Beiqi Foton Motor Co.Ltd(600166) : announcement of the resolution of the seventh meeting of the eighth board of directors in 2022

Securities code: Beiqi Foton Motor Co.Ltd(600166) securities abbreviation: Beiqi Foton Motor Co.Ltd(600166) No.: pro 2022031 Beiqi Foton Motor Co.Ltd(600166)

Announcement on the resolution of the seventh meeting of the eighth board of directors in 2022

The board of directors and all directors of the company guarantee that there are no false records, misleading statements or material omissions in the contents of this announcement

And bear individual and joint liabilities for the authenticity, accuracy and integrity of its contents.

1、 Meetings of the board of directors

On March 21, 2022, the company sent a series of proposals on the non-public offering of A-Shares in 2022 at the seventh meeting of the eighth board of directors in 2022 to all directors by e-mail and personal delivery. The meeting was held in accordance with the provisions of the company law and the articles of association.

2、 Deliberations of the board meeting

Four independent directors of the company gave their prior approval opinions on matters related to the company's non-public offering of A-Shares in 2022, agreed to submit them to the board of directors for deliberation, and the related directors should avoid voting, and expressed their independent opinions in favor of the proposal. On March 31, 2022, the seventh meeting of the eighth board of directors in 2022 deliberated and adopted a series of proposals on the non-public offering of A-Shares in 2022 one by one. The deliberation is as follows:

(I) proposal on the company meeting the conditions for non-public development of a shares

The company has 11 directors. As of March 31, 2022, 11 valid votes have been received. The board of directors deliberated and adopted the proposal on the company's compliance with the conditions for non-public development of A-Shares with 11 votes in favor, 0 against and 0 abstention. The resolution reads as follows:

In accordance with the provisions of the company law, the securities law, the measures for the administration of securities issuance by listed companies (revised in 2020), the detailed rules for the implementation of non-public offering of shares by listed companies (revised in 2020), the Q & A on issuance supervision - regulatory requirements for guiding and standardizing the financing behavior of listed companies (Revised) and other laws and normative documents, the company is confirmed to meet the conditions for non-public offering of A-Shares through item by item self inspection.

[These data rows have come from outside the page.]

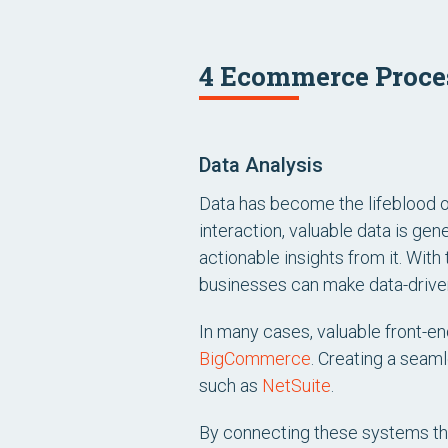
4 Ecommerce Proces
Data Analysis
Data has become the lifeblood o
interaction, valuable data is gene
actionable insights from it. With 
businesses can make data-drive
In many cases, valuable front-
BigCommerce
. Creating a seam
such as
NetSuite
.
By connecting these systems t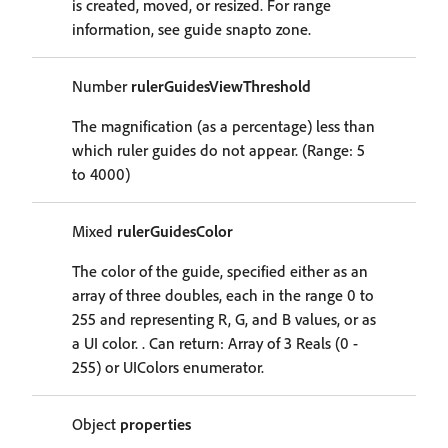
is created, moved, or resized. For range
information, see guide snapto zone.
Number
rulerGuidesViewThreshold
The magnification (as a percentage) less than
which ruler guides do not appear. (Range: 5
to 4000)
Mixed
rulerGuidesColor
The color of the guide, specified either as an
array of three doubles, each in the range 0 to
255 and representing R, G, and B values, or as
a UI color. . Can return: Array of 3 Reals (0 -
255) or UIColors enumerator.
Object
properties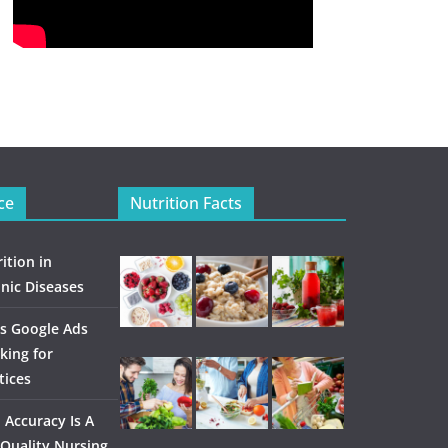
ce
Nutrition Facts
ition in
nic Diseases
s Google Ads
king for
tices
Accuracy Is A
Quality Nursing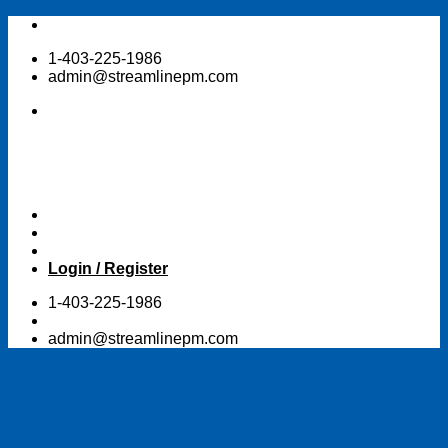
Skip
to
1-403-225-1986
content
admin@streamlinepm.com
Login / Register
1-403-225-1986
admin@streamlinepm.com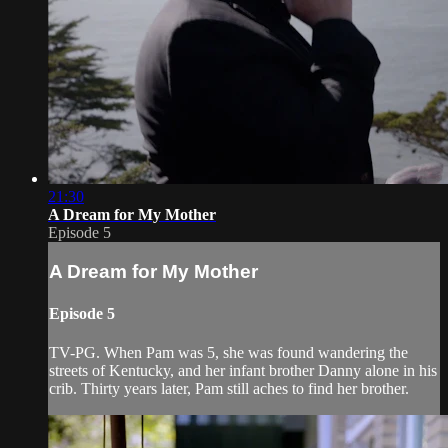
21:30
A Dream for My Mother
Episode 5
A Dream for My Mother
Episode 5
TV-PG. When Pam was 5, she was found wandering the
streets of Kentucky, and her infant brother Danny alone in his
crib. Thirty years later, Pam still aches to find her brother.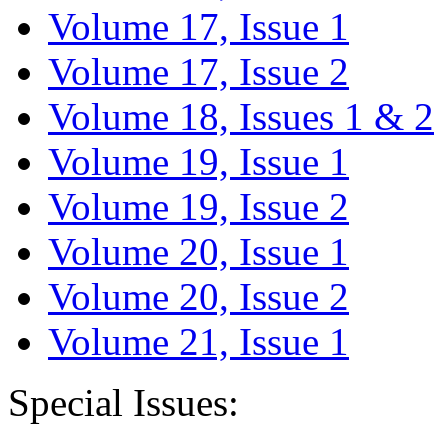
Volume 17, Issue 1
Volume 17, Issue 2
Volume 18, Issues 1 & 2
Volume 19, Issue 1
Volume 19, Issue 2
Volume 20, Issue 1
Volume 20, Issue 2
Volume 21, Issue 1
Special Issues:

This matter needs to be submitted to the third extraordinary general meeting of shareholders of the company in 2022 for deliberation and approval.

(II) proposal on the company's non-public development of A-Shares in 2022

1. Beijing state owned capital operation and Management Co., Ltd. sent directors to avoid voting. Voting conditions:

The company has 11 directors in total. In accordance with the relevant provisions of the rules, the related directors Gu Xin, Wang Xuequan and Jiao Ruifang objected, with no abstention. The proposal on the company's non-public development and issuance of A-Shares in 2022 was deliberated and adopted one by one:

(1) Type and par value of issued shares

The type of shares in this non-public offering is domestic listed RMB ordinary shares (A shares), with a par value of RMB 1.00 per share.

(2) Issuing method and time

This offering is in the form of non-public offering to specific objects, and the company will choose the opportunity to issue within the validity period approved by the China Securities Regulatory Commission (hereinafter referred to as the "CSRC").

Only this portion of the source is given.